• Description of the task
Your task is to filter the data below down to the lines holding "MSCI".

____________

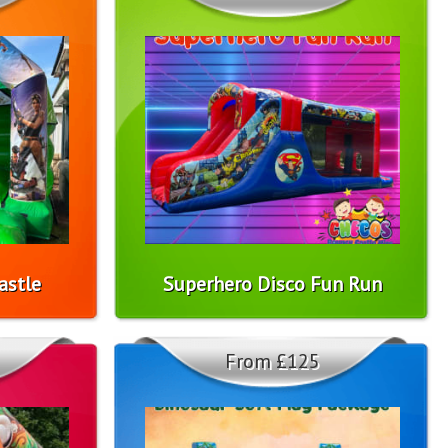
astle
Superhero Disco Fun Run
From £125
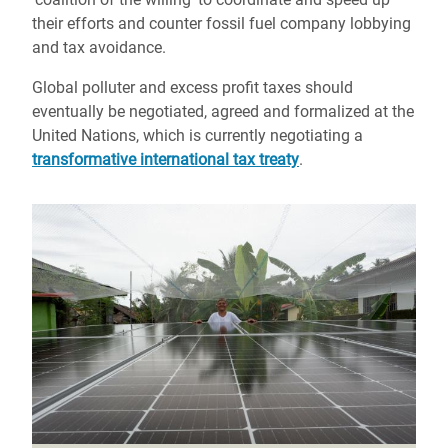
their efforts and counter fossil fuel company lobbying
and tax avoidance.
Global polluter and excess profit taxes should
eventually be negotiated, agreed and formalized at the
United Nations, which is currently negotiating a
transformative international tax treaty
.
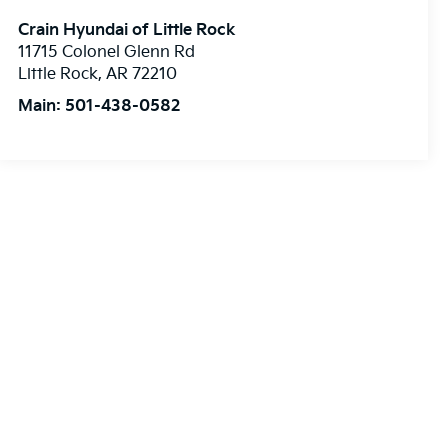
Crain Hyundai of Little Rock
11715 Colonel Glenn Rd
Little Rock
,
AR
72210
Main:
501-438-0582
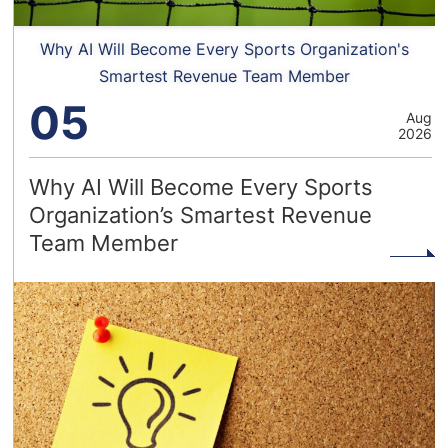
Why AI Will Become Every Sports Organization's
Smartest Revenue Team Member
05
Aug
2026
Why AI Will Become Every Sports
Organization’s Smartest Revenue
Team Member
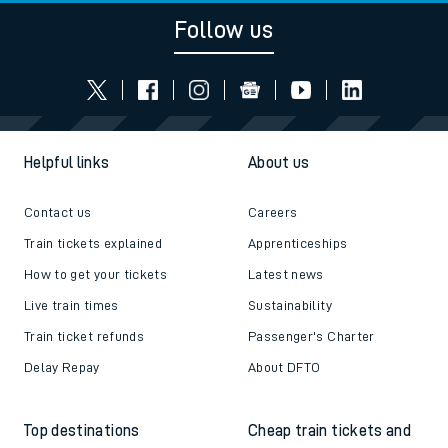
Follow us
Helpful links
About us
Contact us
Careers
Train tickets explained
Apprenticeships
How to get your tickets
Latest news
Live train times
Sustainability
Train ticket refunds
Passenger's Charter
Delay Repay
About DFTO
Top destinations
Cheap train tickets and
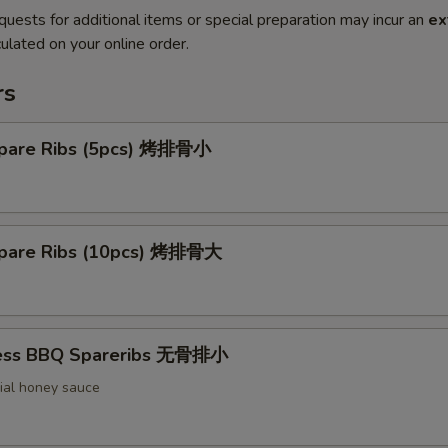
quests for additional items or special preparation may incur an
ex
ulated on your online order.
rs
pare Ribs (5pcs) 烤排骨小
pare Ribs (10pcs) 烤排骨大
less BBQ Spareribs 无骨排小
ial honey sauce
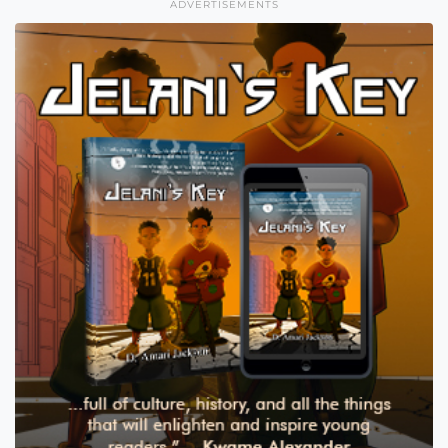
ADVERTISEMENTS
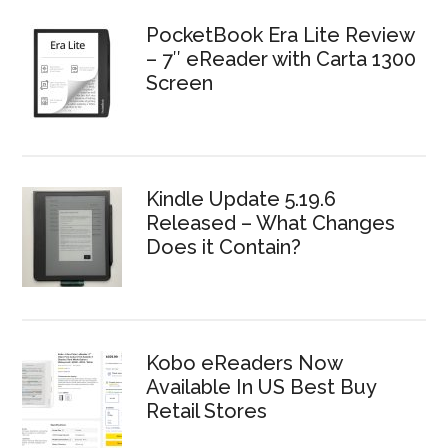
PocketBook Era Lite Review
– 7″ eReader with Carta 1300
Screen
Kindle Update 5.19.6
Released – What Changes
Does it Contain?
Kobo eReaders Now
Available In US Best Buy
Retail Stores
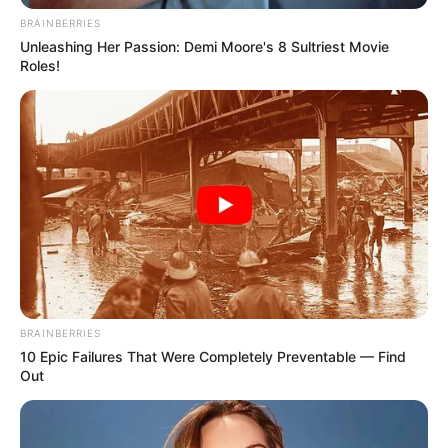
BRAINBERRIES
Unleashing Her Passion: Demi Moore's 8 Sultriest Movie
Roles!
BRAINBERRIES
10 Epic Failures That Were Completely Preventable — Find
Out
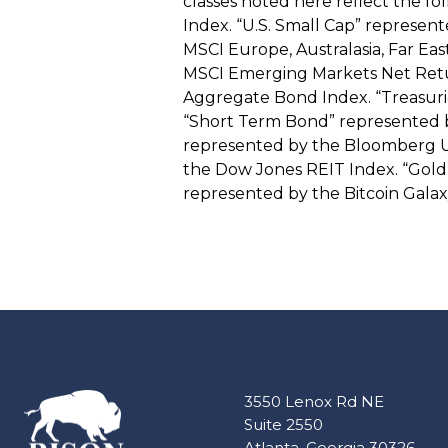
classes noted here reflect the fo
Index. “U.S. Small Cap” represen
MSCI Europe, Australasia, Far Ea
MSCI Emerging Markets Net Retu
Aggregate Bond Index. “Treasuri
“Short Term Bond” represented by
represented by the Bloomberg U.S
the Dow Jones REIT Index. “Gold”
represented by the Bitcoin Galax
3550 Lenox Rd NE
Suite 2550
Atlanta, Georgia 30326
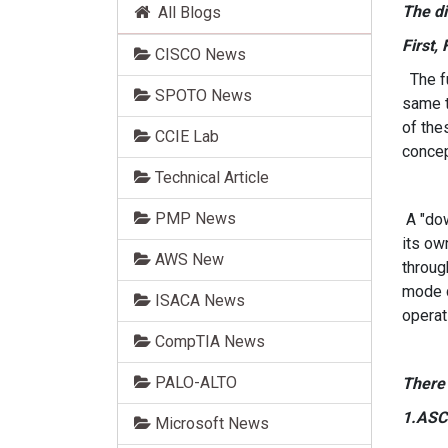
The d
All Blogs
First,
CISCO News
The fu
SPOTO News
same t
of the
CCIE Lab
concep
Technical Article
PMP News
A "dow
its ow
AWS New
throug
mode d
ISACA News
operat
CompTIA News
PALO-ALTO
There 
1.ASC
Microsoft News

____________

• Response
MSCI Europe, Australasia, Far Ea
MSCI Emerging Markets Net Retu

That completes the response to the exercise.